- Should have taken a longer nap. I was almost asleep, at a reasonable hour, too, when the tornado sirens went off last night. Must. drag. self. out. of. bed. Tornado warnings, god I hate them. Garry and Amanda don't have a basement, so we all headed down to ours. Poor Jackie, he went from being curled up on the bed, face tucked under a paw, to fighting against the horror of the cat carrier. Four adults, four cats, one damp, hot basement. Lots of thunder and lightning, lots of sirens, no damage. Unless you count the fact that I got very little sleep last night. There must be a good reason to live in tornado alley, but I'll be damned if I know what it is.

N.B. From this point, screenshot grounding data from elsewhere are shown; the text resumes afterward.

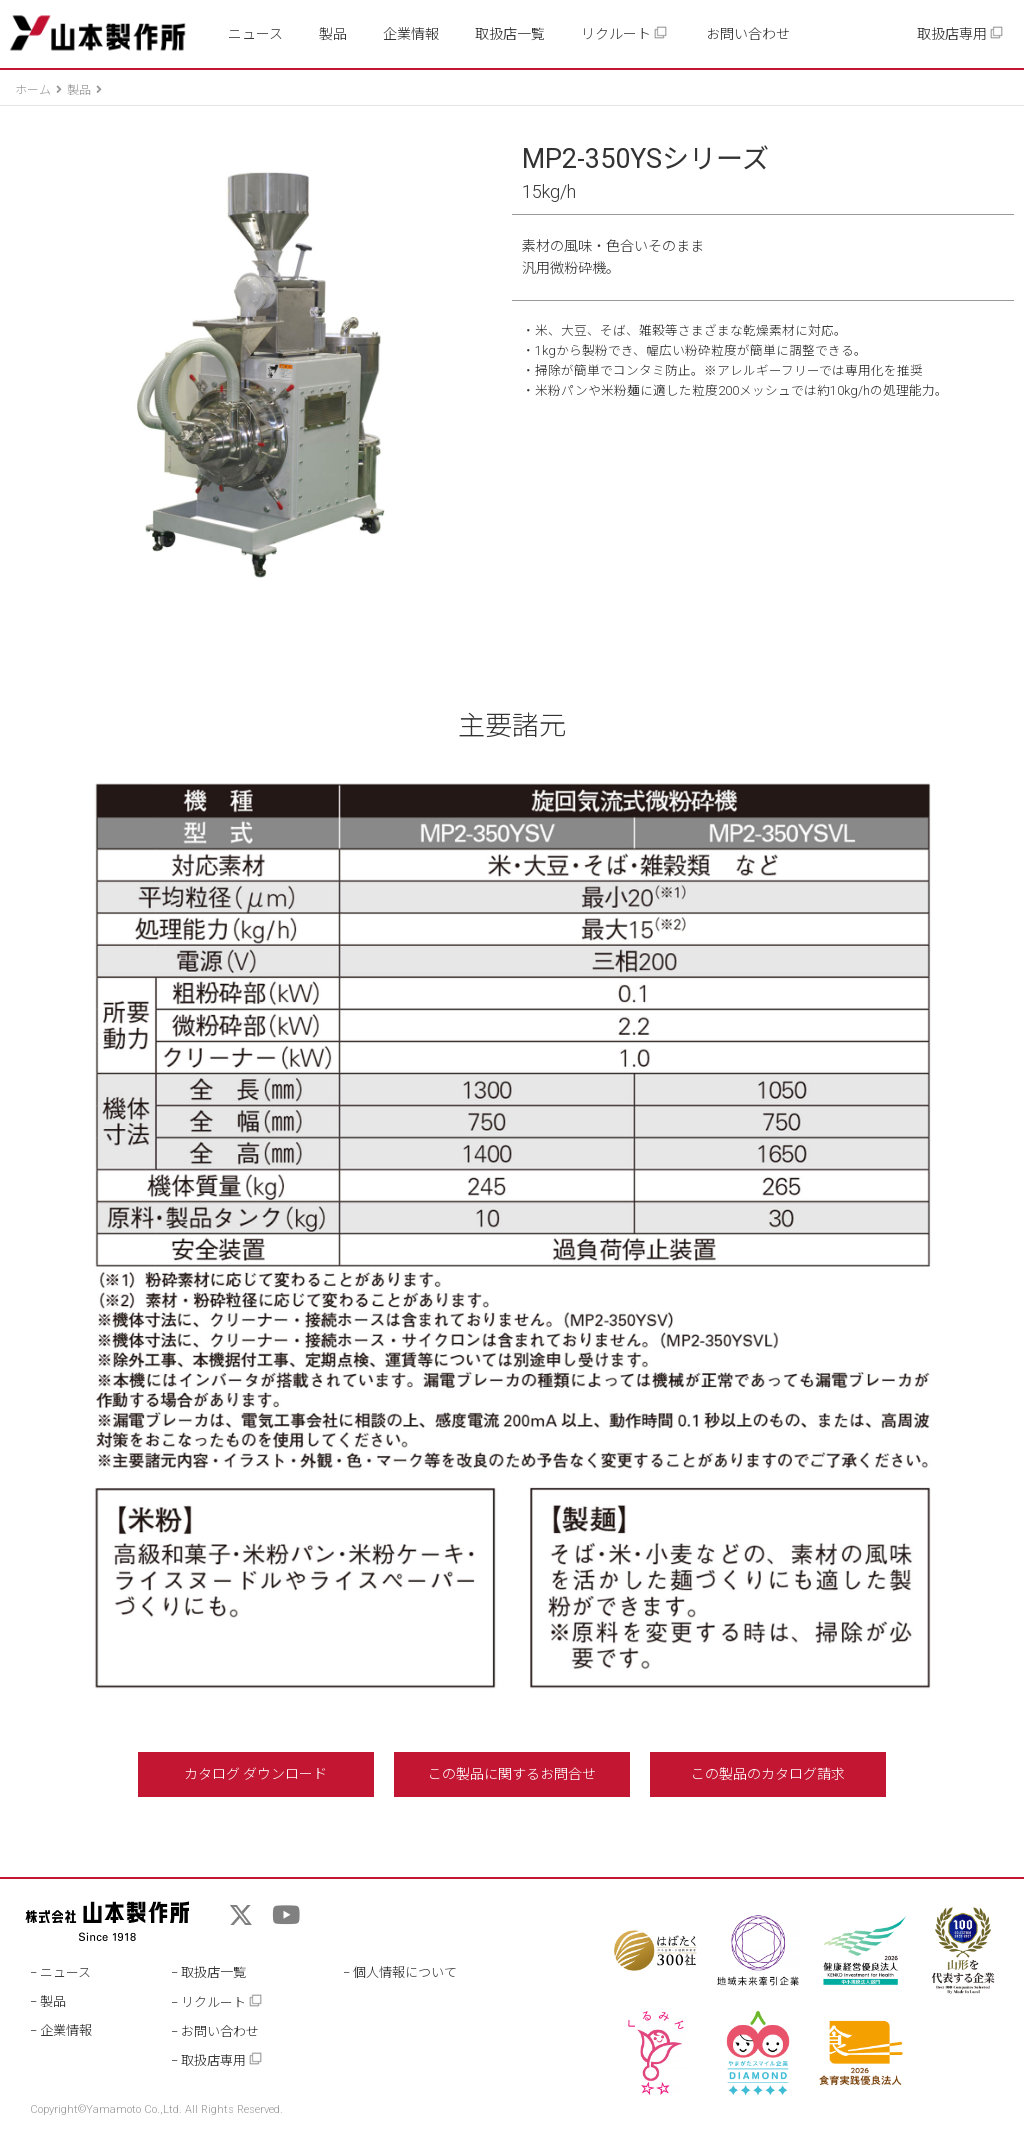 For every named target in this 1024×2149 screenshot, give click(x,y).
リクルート (624, 33)
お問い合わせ (748, 34)
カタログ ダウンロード (255, 1774)
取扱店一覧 (510, 34)
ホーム (33, 90)
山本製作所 (97, 33)
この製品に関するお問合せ (512, 1774)
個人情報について (405, 1972)
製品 (333, 34)
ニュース (255, 34)
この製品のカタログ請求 (768, 1774)
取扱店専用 (960, 33)
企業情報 (411, 34)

- My boss can't drive. Period. I swear to god he was snoring on the way down to Tell City, which isn't good since he was the one driving. He almost killed us on the way home today, pulling into traffic w/out looking, at the exact same intersection he almost killed us at last time I let him drive home. I don't know if he's just inattentive, or what. But I'm definitely saying, "Dude, give me the keys" next time.
- As it turns out, "ironical" is a word. However, I still think someone should tell Celine Dion that most people say "Isn't it ironic?" not "Isn't it ironical?"
- Signs you're a total geek: after you look up a word in the dictionary, you spend the next 20 minutes looking for other interesting words, reading each and every derivation outloud to your partner. Double geek points if you can actually produce an equivalent Greek-derived English word for every Latin-derived English word you find worth pronouncing.
- Triple geek points if you go back and edit your journal entry to correct the split infinitive you noticed in the previous bullet point.
- So, Grace complained about my drumming the other day, so I decided I'd start doing some jazz beats w/the brushes instead. Jazz drumming = very hard. Worked my way through some Fred Astaire soundtracks, miscellaneous songs from two different Manhattan Transfer CDs, a big chunk of Glenn Miller, only to find out she wasn't even paying attention. Women.